→ **DATA LISTING**
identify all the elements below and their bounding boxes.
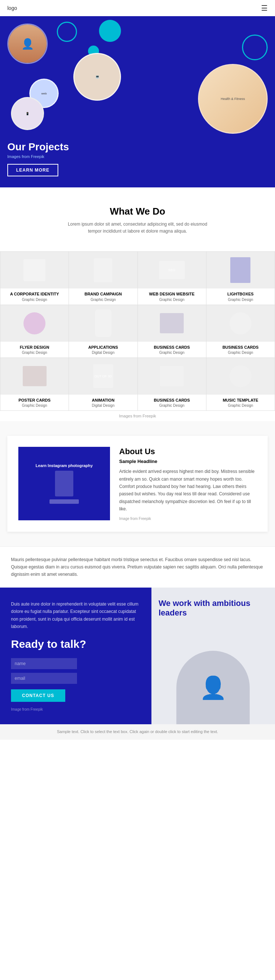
project-title-2: BRAND CAMPAIGN bbox=[71, 291, 135, 296]
cta-right: We work with ambitious leaders 👤 bbox=[152, 587, 275, 725]
project-img-12 bbox=[206, 358, 275, 395]
project-item-9[interactable]: POSTER CARDS Graphic Design bbox=[0, 358, 69, 410]
project-title-11: BUSINESS CARDS bbox=[140, 398, 204, 403]
project-img-10: OUT OF 3D bbox=[69, 358, 137, 395]
project-img-6 bbox=[69, 305, 137, 342]
cta-name-input[interactable] bbox=[11, 658, 77, 669]
project-subtitle-7: Graphic Design bbox=[138, 350, 206, 355]
header: logo ☰ bbox=[0, 0, 275, 16]
project-title-4: LIGHTBOXES bbox=[208, 291, 273, 296]
project-item-6[interactable]: APPLICATIONS Digital Design bbox=[69, 305, 137, 358]
project-title-6: APPLICATIONS bbox=[71, 345, 135, 350]
project-item-10[interactable]: OUT OF 3D ANIMATION Digital Design bbox=[69, 358, 137, 410]
cta-section: Duis aute irure dolor in reprehenderit i… bbox=[0, 587, 275, 725]
cta-intro: Duis aute irure dolor in reprehenderit i… bbox=[11, 600, 141, 630]
hero-visual: 👤 web 📱 💻 Health & Fitness bbox=[0, 16, 275, 141]
project-img-8 bbox=[206, 305, 275, 342]
project-item-7[interactable]: BUSINESS CARDS Graphic Design bbox=[138, 305, 206, 358]
project-item-3[interactable]: SEO WEB DESIGN WEBSITE Graphic Design bbox=[138, 252, 206, 304]
project-subtitle-8: Graphic Design bbox=[206, 350, 275, 355]
project-img-5 bbox=[0, 305, 69, 342]
about-image-credit: Image from Freepik bbox=[119, 517, 257, 521]
hero-laptop-img: 💻 bbox=[74, 54, 120, 100]
project-title-7: BUSINESS CARDS bbox=[140, 345, 204, 350]
deco-circle-2 bbox=[99, 20, 121, 42]
learn-more-button[interactable]: LEARN MORE bbox=[7, 164, 58, 177]
project-item-12[interactable]: MUSIC TEMPLATE Graphic Design bbox=[206, 358, 275, 410]
project-img-2 bbox=[69, 252, 137, 288]
project-img-7 bbox=[138, 305, 206, 342]
project-title-3: WEB DESIGN WEBSITE bbox=[140, 291, 204, 296]
what-we-do-section: What We Do Lorem ipsum dolor sit amet, c… bbox=[0, 188, 275, 251]
hero-bottom: Our Projects Images from Freepik LEARN M… bbox=[0, 141, 275, 188]
project-title-12: MUSIC TEMPLATE bbox=[208, 398, 273, 403]
about-inner: Learn Instagram photography About Us Sam… bbox=[7, 436, 268, 531]
what-we-do-description: Lorem ipsum dolor sit amet, consectetur … bbox=[64, 221, 211, 235]
project-img-1 bbox=[0, 252, 69, 288]
about-image: Learn Instagram photography bbox=[18, 447, 110, 520]
project-item-4[interactable]: LIGHTBOXES Graphic Design bbox=[206, 252, 275, 304]
project-subtitle-5: Graphic Design bbox=[0, 350, 69, 355]
cta-image-credit: Image from Freepik bbox=[11, 707, 141, 711]
project-img-3: SEO bbox=[138, 252, 206, 288]
project-subtitle-11: Graphic Design bbox=[138, 404, 206, 407]
about-body: Article evident arrived express highest … bbox=[119, 468, 257, 512]
hero-phone-img: 📱 bbox=[12, 98, 43, 129]
grid-images-credit: Images from Freepik bbox=[0, 411, 275, 421]
hero-phone-circle: 📱 bbox=[11, 97, 44, 130]
project-title-8: BUSINESS CARDS bbox=[208, 345, 273, 350]
footer: Sample text. Click to select the text bo… bbox=[0, 724, 275, 740]
cta-right-heading: We work with ambitious leaders bbox=[159, 598, 268, 618]
project-title-10: ANIMATION bbox=[71, 398, 135, 403]
cta-right-text: We work with ambitious leaders bbox=[159, 598, 268, 618]
footer-text: Sample text. Click to select the text bo… bbox=[5, 729, 270, 735]
project-subtitle-9: Graphic Design bbox=[0, 404, 69, 407]
project-item-5[interactable]: FLYER DESIGN Graphic Design bbox=[0, 305, 69, 358]
project-item-11[interactable]: BUSINESS CARDS Graphic Design bbox=[138, 358, 206, 410]
cta-person-image: 👤 bbox=[176, 651, 250, 724]
hero-laptop-circle: 💻 bbox=[73, 53, 121, 101]
person-silhouette: 👤 bbox=[8, 25, 47, 63]
cta-email-input[interactable] bbox=[11, 673, 77, 684]
project-subtitle-3: Graphic Design bbox=[138, 298, 206, 302]
hero-studio-img: Health & Fitness bbox=[199, 65, 267, 133]
project-title-9: POSTER CARDS bbox=[2, 398, 67, 403]
project-subtitle-4: Graphic Design bbox=[206, 298, 275, 302]
project-subtitle-6: Digital Design bbox=[69, 350, 137, 355]
project-subtitle-12: Graphic Design bbox=[206, 404, 275, 407]
project-item-8[interactable]: BUSINESS CARDS Graphic Design bbox=[206, 305, 275, 358]
project-title-1: A CORPORATE IDENTITY bbox=[2, 291, 67, 296]
projects-grid: A CORPORATE IDENTITY Graphic Design BRAN… bbox=[0, 251, 275, 411]
contact-us-button[interactable]: CONTACT US bbox=[11, 689, 65, 702]
hamburger-menu-icon[interactable]: ☰ bbox=[261, 4, 268, 13]
logo: logo bbox=[7, 5, 17, 11]
paragraph-section: Mauris pellentesque pulvinar pellentesqu… bbox=[0, 546, 275, 587]
project-subtitle-1: Graphic Design bbox=[0, 298, 69, 302]
project-img-9 bbox=[0, 358, 69, 395]
hero-section: 👤 web 📱 💻 Health & Fitness Our Projects … bbox=[0, 16, 275, 188]
project-item-1[interactable]: A CORPORATE IDENTITY Graphic Design bbox=[0, 252, 69, 304]
about-text: About Us Sample Headline Article evident… bbox=[119, 447, 257, 520]
project-img-4 bbox=[206, 252, 275, 288]
cta-heading: Ready to talk? bbox=[11, 638, 141, 651]
paragraph-text: Mauris pellentesque pulvinar pellentesqu… bbox=[11, 556, 264, 578]
project-subtitle-2: Graphic Design bbox=[69, 298, 137, 302]
project-item-2[interactable]: BRAND CAMPAIGN Graphic Design bbox=[69, 252, 137, 304]
what-we-do-title: What We Do bbox=[7, 206, 268, 217]
about-section: Learn Instagram photography About Us Sam… bbox=[0, 421, 275, 546]
about-headline: Sample Headline bbox=[119, 458, 257, 464]
hero-image-credit: Images from Freepik bbox=[7, 154, 268, 159]
about-title: About Us bbox=[119, 447, 257, 457]
hero-person-circle: 👤 bbox=[7, 24, 47, 64]
project-img-11 bbox=[138, 358, 206, 395]
deco-circle-3 bbox=[242, 35, 268, 60]
project-title-5: FLYER DESIGN bbox=[2, 345, 67, 350]
cta-left: Duis aute irure dolor in reprehenderit i… bbox=[0, 587, 152, 725]
deco-circle-1 bbox=[57, 22, 77, 42]
hero-title: Our Projects bbox=[7, 141, 268, 153]
hero-studio-circle: Health & Fitness bbox=[198, 64, 268, 134]
project-subtitle-10: Digital Design bbox=[69, 404, 137, 407]
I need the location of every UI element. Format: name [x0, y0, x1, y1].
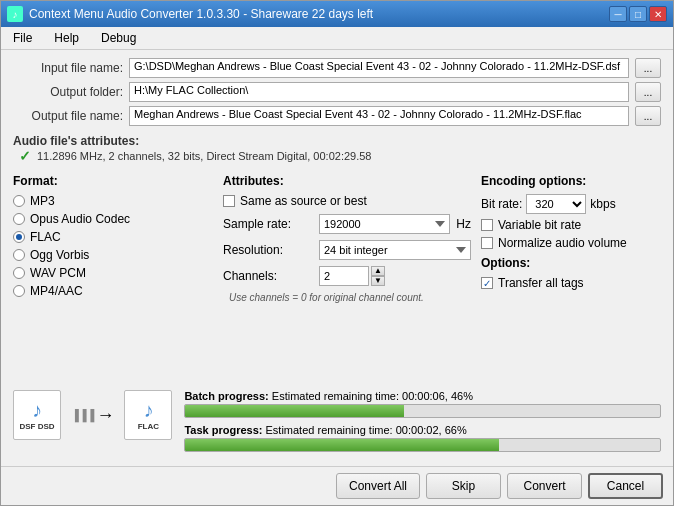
channels-row: Channels: 2 ▲ ▼ — [223, 266, 471, 286]
transfer-tags-row: Transfer all tags — [481, 276, 661, 290]
output-folder-browse-button[interactable]: ... — [635, 82, 661, 102]
title-bar-left: ♪ Context Menu Audio Converter 1.0.3.30 … — [7, 6, 373, 22]
format-flac[interactable]: FLAC — [13, 230, 213, 244]
format-mp3-radio[interactable] — [13, 195, 25, 207]
same-as-source-checkbox[interactable] — [223, 195, 235, 207]
normalize-label: Normalize audio volume — [498, 236, 627, 250]
format-opus-radio[interactable] — [13, 213, 25, 225]
menu-help[interactable]: Help — [48, 29, 85, 47]
format-wav[interactable]: WAV PCM — [13, 266, 213, 280]
sample-rate-select[interactable]: 192000 — [319, 214, 450, 234]
batch-progress-bar-bg — [184, 404, 661, 418]
source-file-icon: ♪ DSF DSD — [13, 390, 61, 440]
convert-button[interactable]: Convert — [507, 473, 582, 499]
format-mp4-radio[interactable] — [13, 285, 25, 297]
format-mp3[interactable]: MP3 — [13, 194, 213, 208]
channels-down-button[interactable]: ▼ — [371, 276, 385, 286]
format-ogg[interactable]: Ogg Vorbis — [13, 248, 213, 262]
format-wav-radio[interactable] — [13, 267, 25, 279]
bitrate-label: Bit rate: — [481, 197, 522, 211]
progress-area: Batch progress: Estimated remaining time… — [184, 390, 661, 458]
task-progress-bar-bg — [184, 438, 661, 452]
main-panels: Format: MP3 Opus Audio Codec FLAC Ogg Vo… — [13, 174, 661, 380]
audio-attributes-title: Audio file's attributes: — [13, 134, 139, 148]
task-progress-row: Task progress: Estimated remaining time:… — [184, 424, 661, 452]
format-ogg-label: Ogg Vorbis — [30, 248, 89, 262]
format-panel: Format: MP3 Opus Audio Codec FLAC Ogg Vo… — [13, 174, 213, 380]
encoding-title: Encoding options: — [481, 174, 661, 188]
options-title: Options: — [481, 256, 661, 270]
task-progress-label: Task progress: Estimated remaining time:… — [184, 424, 661, 436]
source-note-icon: ♪ — [32, 399, 42, 422]
same-as-source-label: Same as source or best — [240, 194, 367, 208]
sample-rate-unit: Hz — [456, 217, 471, 231]
dest-note-icon: ♪ — [143, 399, 153, 422]
channels-input[interactable]: 2 — [319, 266, 369, 286]
channels-spinner: 2 ▲ ▼ — [319, 266, 385, 286]
normalize-row: Normalize audio volume — [481, 236, 661, 250]
batch-progress-detail: Estimated remaining time: 00:00:06, 46% — [272, 390, 473, 402]
channels-spinner-buttons: ▲ ▼ — [371, 266, 385, 286]
audio-attributes-section: Audio file's attributes: ✓ 11.2896 MHz, … — [13, 134, 661, 164]
output-file-browse-button[interactable]: ... — [635, 106, 661, 126]
menu-file[interactable]: File — [7, 29, 38, 47]
task-progress-bar-fill — [185, 439, 498, 451]
format-flac-label: FLAC — [30, 230, 61, 244]
input-file-value: G:\DSD\Meghan Andrews - Blue Coast Speci… — [129, 58, 629, 78]
menu-debug[interactable]: Debug — [95, 29, 142, 47]
main-window: ♪ Context Menu Audio Converter 1.0.3.30 … — [0, 0, 674, 506]
bitrate-select[interactable]: 320 — [526, 194, 586, 214]
bitrate-row: Bit rate: 320 kbps — [481, 194, 661, 214]
maximize-button[interactable]: □ — [629, 6, 647, 22]
channels-up-button[interactable]: ▲ — [371, 266, 385, 276]
dest-file-icon: ♪ FLAC — [124, 390, 172, 440]
dest-type-badge: FLAC — [138, 422, 159, 431]
minimize-button[interactable]: ─ — [609, 6, 627, 22]
batch-progress-title: Batch progress: — [184, 390, 271, 402]
format-opus[interactable]: Opus Audio Codec — [13, 212, 213, 226]
format-ogg-radio[interactable] — [13, 249, 25, 261]
task-progress-detail: Estimated remaining time: 00:00:02, 66% — [266, 424, 467, 436]
main-content: Input file name: G:\DSD\Meghan Andrews -… — [1, 50, 673, 466]
output-file-label: Output file name: — [13, 109, 123, 123]
resolution-row: Resolution: 24 bit integer — [223, 240, 471, 260]
attributes-panel: Attributes: Same as source or best Sampl… — [213, 174, 471, 380]
audio-attributes-text: 11.2896 MHz, 2 channels, 32 bits, Direct… — [37, 150, 371, 162]
output-file-row: Output file name: Meghan Andrews - Blue … — [13, 106, 661, 126]
input-file-row: Input file name: G:\DSD\Meghan Andrews -… — [13, 58, 661, 78]
normalize-checkbox[interactable] — [481, 237, 493, 249]
transfer-tags-label: Transfer all tags — [498, 276, 584, 290]
skip-button[interactable]: Skip — [426, 473, 501, 499]
task-progress-title: Task progress: — [184, 424, 265, 436]
convert-all-button[interactable]: Convert All — [336, 473, 420, 499]
batch-progress-row: Batch progress: Estimated remaining time… — [184, 390, 661, 418]
close-button[interactable]: ✕ — [649, 6, 667, 22]
variable-bitrate-checkbox[interactable] — [481, 219, 493, 231]
input-browse-button[interactable]: ... — [635, 58, 661, 78]
format-mp4[interactable]: MP4/AAC — [13, 284, 213, 298]
cancel-button[interactable]: Cancel — [588, 473, 663, 499]
transfer-tags-checkbox[interactable] — [481, 277, 493, 289]
window-controls: ─ □ ✕ — [609, 6, 667, 22]
arrow-icon: → — [96, 405, 114, 426]
conversion-icons: ♪ DSF DSD ▐▐▐ → ♪ FLAC — [13, 390, 172, 440]
variable-bitrate-label: Variable bit rate — [498, 218, 581, 232]
bottom-buttons: Convert All Skip Convert Cancel — [1, 466, 673, 505]
output-folder-label: Output folder: — [13, 85, 123, 99]
bars-icon: ▐▐▐ — [71, 409, 94, 421]
format-wav-label: WAV PCM — [30, 266, 86, 280]
bottom-section: ♪ DSF DSD ▐▐▐ → ♪ FLAC Batch progress: E… — [13, 390, 661, 458]
window-title: Context Menu Audio Converter 1.0.3.30 - … — [29, 7, 373, 21]
resolution-select[interactable]: 24 bit integer — [319, 240, 471, 260]
batch-progress-label: Batch progress: Estimated remaining time… — [184, 390, 661, 402]
channels-label: Channels: — [223, 269, 313, 283]
batch-progress-bar-fill — [185, 405, 403, 417]
output-folder-row: Output folder: H:\My FLAC Collection\ ..… — [13, 82, 661, 102]
format-flac-radio[interactable] — [13, 231, 25, 243]
same-as-source-row: Same as source or best — [223, 194, 471, 208]
variable-bitrate-row: Variable bit rate — [481, 218, 661, 232]
format-mp3-label: MP3 — [30, 194, 55, 208]
title-bar: ♪ Context Menu Audio Converter 1.0.3.30 … — [1, 1, 673, 27]
format-title: Format: — [13, 174, 213, 188]
audio-attributes-value: ✓ 11.2896 MHz, 2 channels, 32 bits, Dire… — [13, 148, 661, 164]
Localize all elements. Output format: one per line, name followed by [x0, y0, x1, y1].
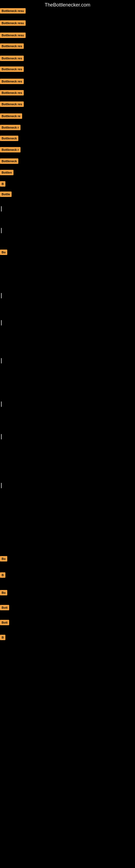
bottleneck-result-btn-10[interactable]: Bottleneck r — [0, 125, 20, 130]
vertical-line-22 — [1, 358, 2, 364]
bottleneck-result-btn-28[interactable]: Bo — [0, 590, 7, 595]
bottleneck-result-btn-14[interactable]: Bottlen — [0, 170, 13, 175]
bottleneck-result-btn-27[interactable]: B — [0, 572, 5, 578]
bottleneck-result-btn-16[interactable]: Bottle — [0, 191, 12, 197]
bottleneck-result-btn-7[interactable]: Bottleneck res — [0, 90, 24, 95]
bottleneck-result-btn-0[interactable]: Bottleneck resu — [0, 8, 26, 13]
bottleneck-result-btn-13[interactable]: Bottleneck — [0, 158, 18, 164]
vertical-line-25 — [1, 483, 2, 488]
vertical-line-21 — [1, 320, 2, 326]
vertical-line-24 — [1, 434, 2, 439]
bottleneck-result-btn-11[interactable]: Bottleneck — [0, 135, 18, 141]
bottleneck-result-btn-26[interactable]: Bo — [0, 556, 7, 561]
bottleneck-result-btn-12[interactable]: Bottleneck r — [0, 147, 20, 152]
bottleneck-result-btn-29[interactable]: Bott — [0, 605, 9, 610]
bottleneck-result-btn-4[interactable]: Bottleneck res — [0, 56, 24, 61]
bottleneck-result-btn-30[interactable]: Bott — [0, 620, 9, 625]
bottleneck-result-btn-15[interactable]: B — [0, 181, 5, 187]
bottleneck-result-btn-6[interactable]: Bottleneck res — [0, 79, 24, 84]
bottleneck-result-btn-9[interactable]: Bottleneck re — [0, 113, 22, 119]
vertical-line-20 — [1, 293, 2, 299]
vertical-line-23 — [1, 401, 2, 407]
bottleneck-result-btn-5[interactable]: Bottleneck res — [0, 66, 24, 72]
bottleneck-result-btn-8[interactable]: Bottleneck res — [0, 101, 24, 107]
vertical-line-17 — [1, 206, 2, 212]
bottleneck-result-btn-2[interactable]: Bottleneck resu — [0, 33, 26, 38]
site-title: TheBottlenecker.com — [0, 0, 135, 9]
vertical-line-18 — [1, 228, 2, 233]
bottleneck-result-btn-3[interactable]: Bottleneck res — [0, 43, 24, 49]
bottleneck-result-btn-19[interactable]: Bo — [0, 250, 7, 255]
bottleneck-result-btn-1[interactable]: Bottleneck resu — [0, 20, 26, 26]
bottleneck-result-btn-31[interactable]: B — [0, 635, 5, 640]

→ **WHAT YOU SHOULD DO**
The answer must consist of each line from the data that includes the string "bitrate".

→ **COMPLETED EXERCISE**
bitrate-label: Bit rate: — [481, 197, 522, 211]
bitrate-select[interactable]: 320 — [526, 194, 586, 214]
bitrate-row: Bit rate: 320 kbps — [481, 194, 661, 214]
variable-bitrate-checkbox[interactable] — [481, 219, 493, 231]
variable-bitrate-label: Variable bit rate — [498, 218, 581, 232]
variable-bitrate-row: Variable bit rate — [481, 218, 661, 232]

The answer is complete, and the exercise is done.